• DailyBytes

Evermos Dapatkan Pendanaan US$30 juta pada Seri B

Startup social commerce Evermos Indonesia mendapatkan pendanaan US$30M pada pendanaan Seri B.


Logo Evermos
Logo Evermos, Source: Evermos

Evermos adalah startup social commerce Indonesia, mengumumkan telah mengumpulkan pendanaan US$30 juta atau setara dengan Rp 426 miliar pada pendanaan Seri B, yang dipimpin oleh Asia Impact Investment Fund II dari UOB Venture Management. Investor lainnya termasuk IFC, MDI Ventures, Telkomsel Mitra Innovation (TMI) dan Future Shape, bersama dengan investor yang berinvestasi kembali, Jungle Ventures dan Shunwei Capital.


What is this?

Evermos memiliki dua tujuan: membuat orang mendapatkan penghasilan tambahan dengan membuka toko online tanpa mengeluarkan modal dan membantu merek kecil tumbuh menjadi nama yang dapat dikenal dilingkungan mereka. Startup ini berfokus pada produk halal dan barang-barang lainnya untuk pelanggan Muslim.

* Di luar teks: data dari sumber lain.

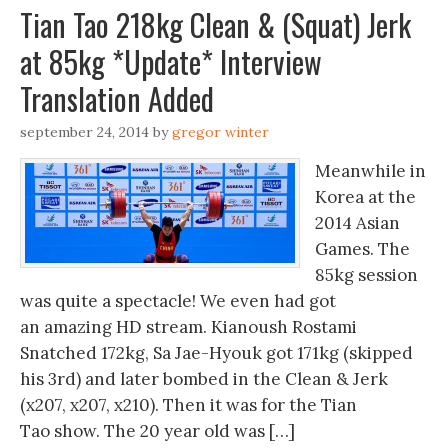
Tian Tao 218kg Clean & (Squat) Jerk
at 85kg *Update* Interview
Translation Added
september 24, 2014
by
gregor winter
Meanwhile in
Korea at the
2014 Asian
Games. The
85kg session
was quite a spectacle! We even had got
an amazing HD stream. Kianoush Rostami
Snatched 172kg, Sa Jae-Hyouk got 171kg (skipped
his 3rd) and later bombed in the Clean & Jerk
(x207, x207, x210). Then it was for the Tian
Tao show. The 20 year old was […]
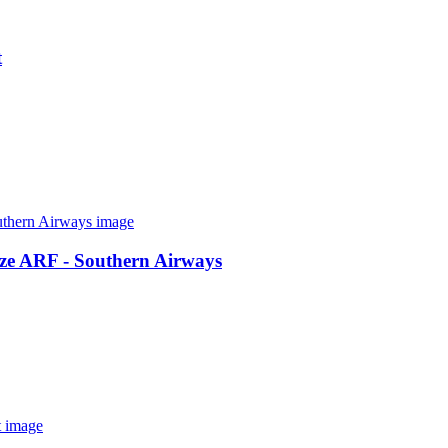
t
ze ARF - Southern Airways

Evermos didirikan pada November 2018 oleh Ghufron Mustaqim, Iqbal Muslimin, Ilham Taufiq dan Arip Tirta. Mustaqim mengatakan kepada TechCrunch bahwa tim dimotivasi oleh ketidakpuasannya dengan banyak praktik ritel di Indonesia. Misalnya, ini mencakup beberapa lapisan distribusi yang menaikkan harga dan menjamurnya produk palsu secara online, yang membuat banyak orang waspada membeli dari pasar e-commerce.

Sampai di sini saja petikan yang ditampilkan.